Il y a eu incontestablement des violences contre les gilets jaunes. Et plus de violences sur ce demi-quinquennat que sur d’autres quinquennats. C’est un fait. La question, c’est de savoir pourquoi. Je crois qu’il y a entre ce gouvernement et la société une inintelligibilité phénoménale. Un mur d’incompréhension. Une incapacité à accéder à ce qui fait la vie des gens. Le gouvernement mène une politique anti-sociale mais ce n’est même pas par cynisme : c’est la violence de ceux qui ont la certitude d’avoir raison. Une violence tranquille, une violence hautaine…

Il y a chez Emmanuel Macron un véritable lyrisme aristocratique. Il dit vouloir se « réinventer ». C’est le lyrisme de celui qui se regarde, apprécie sa beauté, cherche à en gommer les points disgracieux. Nous n’avons pas besoin qu’il se réinvente : il est très attachant, sympathique et cultivé. Il ne s’agit pas de se réinventer, mais de comprendre comment nos institutions écrasent ceux qui n’y ont pas accès, comment elles contredisent nos propres principes, parce que lui-même ne met pas en œuvre des politiques publiques de solidarité. Je le dis alors que cela ne m’amuse pas de critiquer le gouvernement. Cette période est une période de bascule. Le président de la République la prépare peut-être de bonne foi, mais il est prisonnier de sa propre vision des choses. Et elle est nocive…
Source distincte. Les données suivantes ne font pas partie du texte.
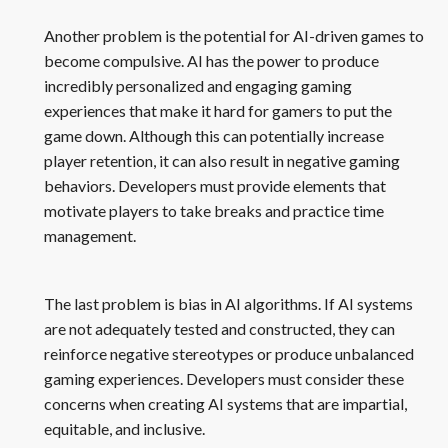
Another problem is the potential for AI-driven games to
become compulsive. AI has the power to produce
incredibly personalized and engaging gaming
experiences that make it hard for gamers to put the
game down. Although this can potentially increase
player retention, it can also result in negative gaming
behaviors. Developers must provide elements that
motivate players to take breaks and practice time
management.
The last problem is bias in AI algorithms. If AI systems
are not adequately tested and constructed, they can
reinforce negative stereotypes or produce unbalanced
gaming experiences. Developers must consider these
concerns when creating AI systems that are impartial,
equitable, and inclusive.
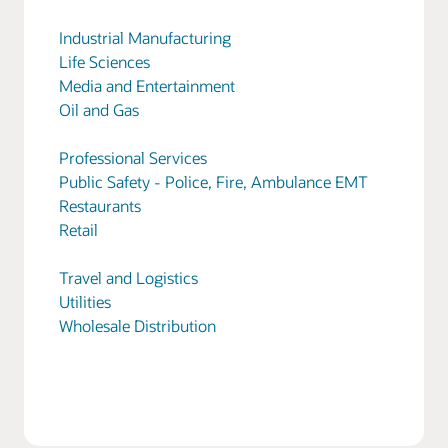
Industrial Manufacturing
Life Sciences
Media and Entertainment
Oil and Gas
Professional Services
Public Safety - Police, Fire, Ambulance EMT
Restaurants
Retail
Travel and Logistics
Utilities
Wholesale Distribution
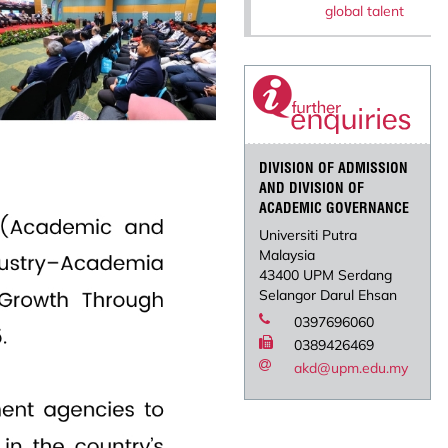
global talent
DIVISION OF ADMISSION
AND DIVISION OF
ACADEMIC GOVERNANCE
Universiti Putra
Malaysia
43400 UPM Serdang
Selangor Darul Ehsan
0397696060
0389426469
akd@upm.edu.my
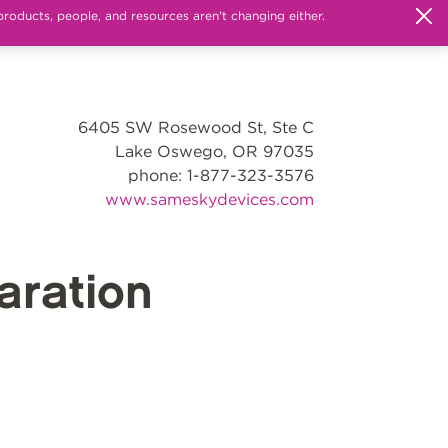
products, people, and resources aren't changing either.
6405 SW Rosewood St, Ste C
Lake Oswego, OR 97035
phone: 1-877-323-3576
www.sameskydevices.com
ration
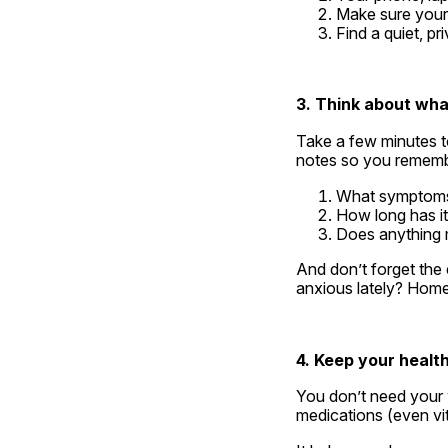
Make sure your 
Find a quiet, p
3. Think about wha
Take a few minutes to
notes so you rememb
What symptoms 
How long has i
Does anything m
And don’t forget the 
anxious lately? Homeo
4. Keep your healt
You don’t need your w
medications (even vi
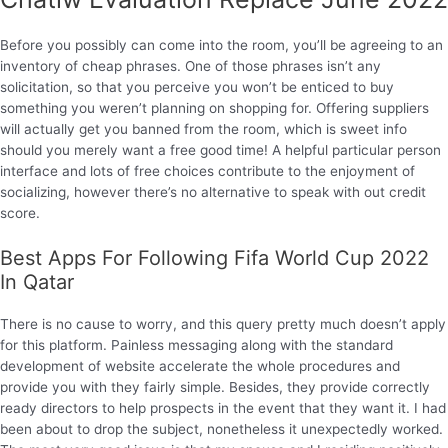
Before you possibly can come into the room, you’ll be agreeing to an
inventory of cheap phrases. One of those phrases isn’t any
solicitation, so that you perceive you won’t be enticed to buy
something you weren’t planning on shopping for. Offering suppliers
will actually get you banned from the room, which is sweet info
should you merely want a free good time! A helpful particular person
interface and lots of free choices contribute to the enjoyment of
socializing, however there’s no alternative to speak with out credit
score.
Best Apps For Following Fifa World Cup 2022
In Qatar
There is no cause to worry, and this query pretty much doesn’t apply
for this platform. Painless messaging along with the standard
development of website accelerate the whole procedures and
provide you with they fairly simple. Besides, they provide correctly
ready directors to help prospects in the event that they want it. I had
been about to drop the subject, nonetheless it unexpectedly worked.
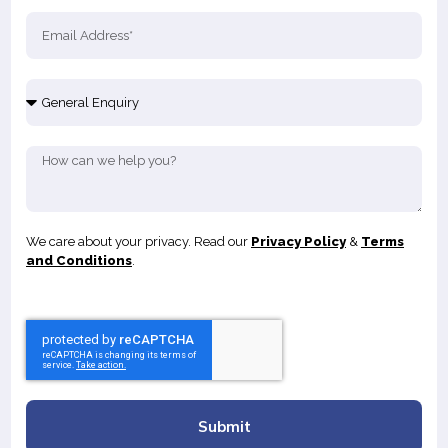
We care about your privacy. Read our
Privacy Policy
&
Terms
and Conditions
.
Submit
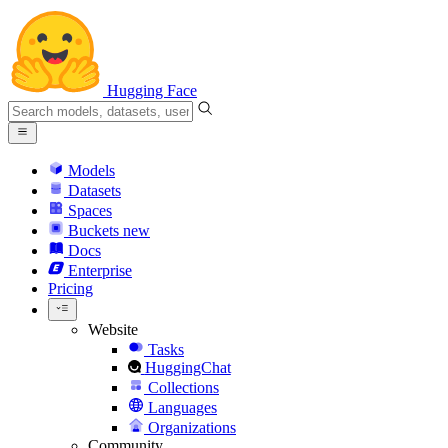
Hugging Face
Models
Datasets
Spaces
Buckets
new
Docs
Enterprise
Pricing
Website
Tasks
HuggingChat
Collections
Languages
Organizations
Community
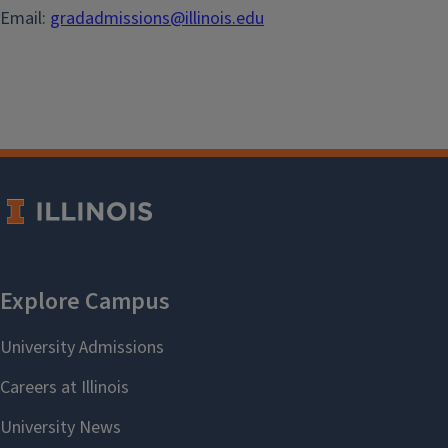
Email:
gradadmissions@illinois.edu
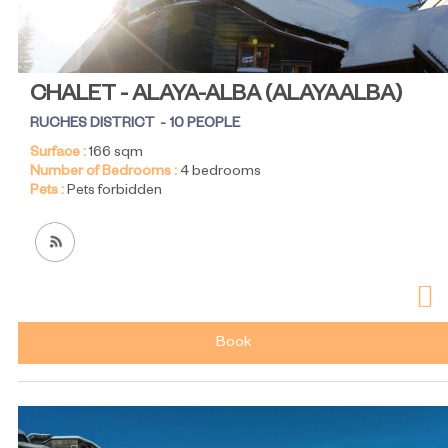
CHALET - ALAYA-ALBA
(
ALAYAALBA
)
RUCHES DISTRICT
10 PEOPLE
Surface :
166
sqm
Number of Bedrooms :
4 bedrooms
Pets :
Pets forbidden
Book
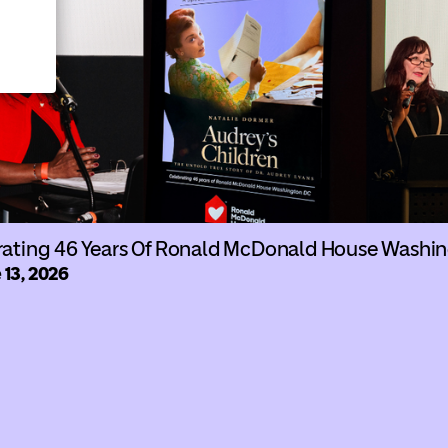
rating 46 Years Of Ronald McDonald House Washi
 13, 2026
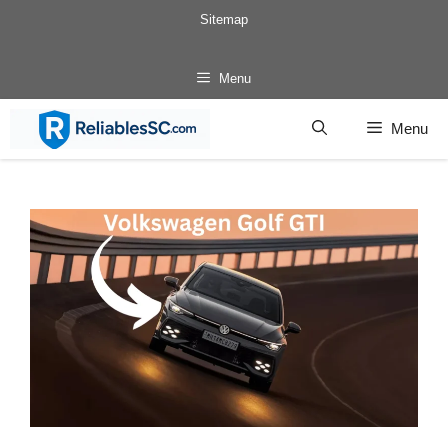
Skip
Sitemap
to
content
Menu
Menu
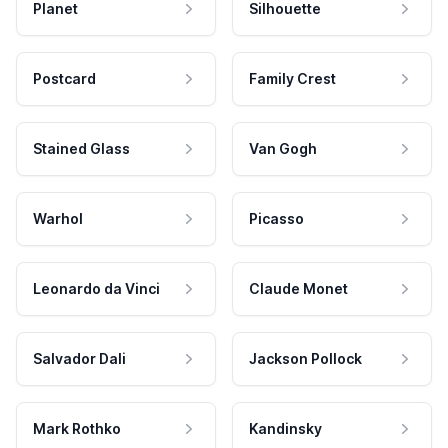
Planet
Silhouette
Postcard
Family Crest
Stained Glass
Van Gogh
Warhol
Picasso
Leonardo da Vinci
Claude Monet
Salvador Dali
Jackson Pollock
Mark Rothko
Kandinsky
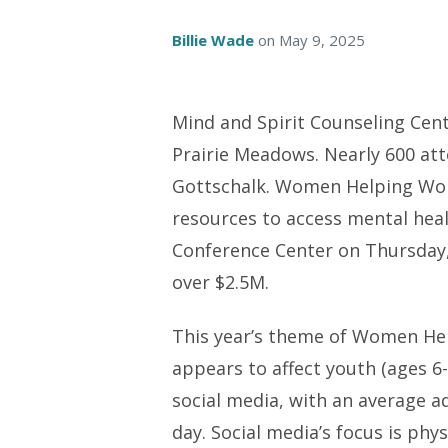
Billie Wade
on
May 9, 2025
Mind and Spirit Counseling Cen
Prairie Meadows. Nearly 600 at
Gottschalk. Women Helping Wome
resources to access mental heal
Conference Center on Thursday,
over $2.5M.
This year’s theme of Women H
appears to affect youth (ages 6
social media, with an average a
day. Social media’s focus is phy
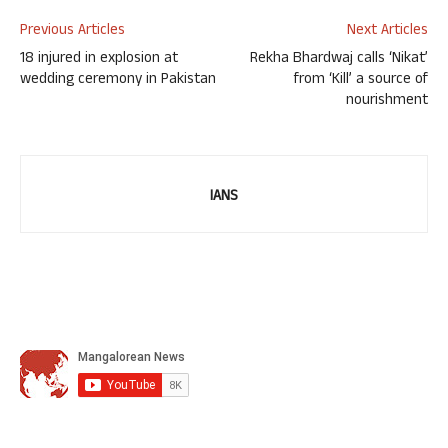
Previous Articles
Next Articles
18 injured in explosion at
Rekha Bhardwaj calls ‘Nikat’
wedding ceremony in Pakistan
from ‘Kill’ a source of
nourishment
IANS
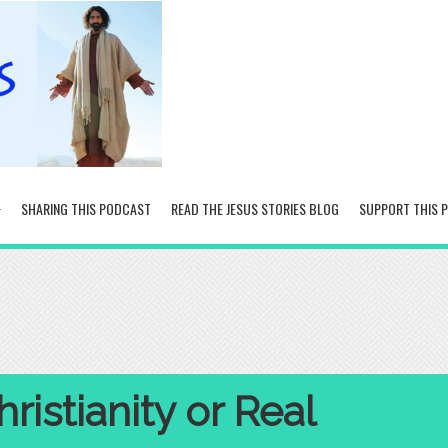
SHARING THIS PODCAST
READ THE JESUS STORIES BLOG
SUPPORT THIS 
ristianity or Real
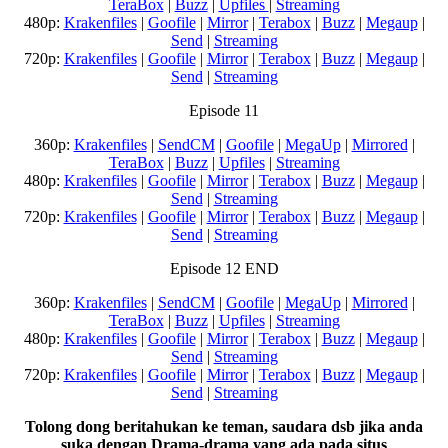
TeraBox
|
Buzz
|
Upfiles
|
Streaming
480p:
Krakenfiles
|
Goofile
|
Mirror
|
Terabox
|
Buzz
|
Megaup
|
Send
|
Streaming
720p:
Krakenfiles
|
Goofile
|
Mirror
|
Terabox
|
Buzz
|
Megaup
|
Send
|
Streaming
Episode 11
360p:
Krakenfiles
|
SendCM
|
Goofile
|
MegaUp
|
Mirrored
|
TeraBox
|
Buzz
|
Upfiles
|
Streaming
480p:
Krakenfiles
|
Goofile
|
Mirror
|
Terabox
|
Buzz
|
Megaup
|
Send
|
Streaming
720p:
Krakenfiles
|
Goofile
|
Mirror
|
Terabox
|
Buzz
|
Megaup
|
Send
|
Streaming
Episode 12 END
360p:
Krakenfiles
|
SendCM
|
Goofile
|
MegaUp
|
Mirrored
|
TeraBox
|
Buzz
|
Upfiles
|
Streaming
480p:
Krakenfiles
|
Goofile
|
Mirror
|
Terabox
|
Buzz
|
Megaup
|
Send
|
Streaming
720p:
Krakenfiles
|
Goofile
|
Mirror
|
Terabox
|
Buzz
|
Megaup
|
Send
|
Streaming
Tolong dong beritahukan ke teman, saudara dsb jika anda
suka dengan Drama-drama yang ada pada situs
Confinement, déconfinement : c’est un vocabulaire de la passivité, un vocabulaire qui désarme les citoyens. Il faut réhabiliter le vocabulaire d’initiative, d’action, offensif. Commençons par cela. Ensuite, je vois un grand danger sur la question des libertés : la gauche n’a pas été exemplaire à ce sujet. Elle a parfois manqué de courage. Il faut qu’elle reconnaisse ses erreurs et cesse d’être inhibée. Pour sortir du précédent état d’urgence, le gouvernement actuel l’a inscrit dans la loi. C’était la pire façon de faire. Troisième point : l’économie. Les diktats actuels nous renvoient à la durée du travail, comme avant les 35 heures, alors que c’est la question du sens du travail qu’il faut poser. A quoi sert la productivité à outrance? Que dit-on de l’obscénité financière qui consiste à comprimer les salaires pour faire enfler les dividendes? Il faut dire que nous n’en voulons plus. On ne peut pas se permettre d’entrer dans le monde d’après dans ces conditions-là. Sinon, nous aurons bien cherché ce qui va nous péter à la gueule ».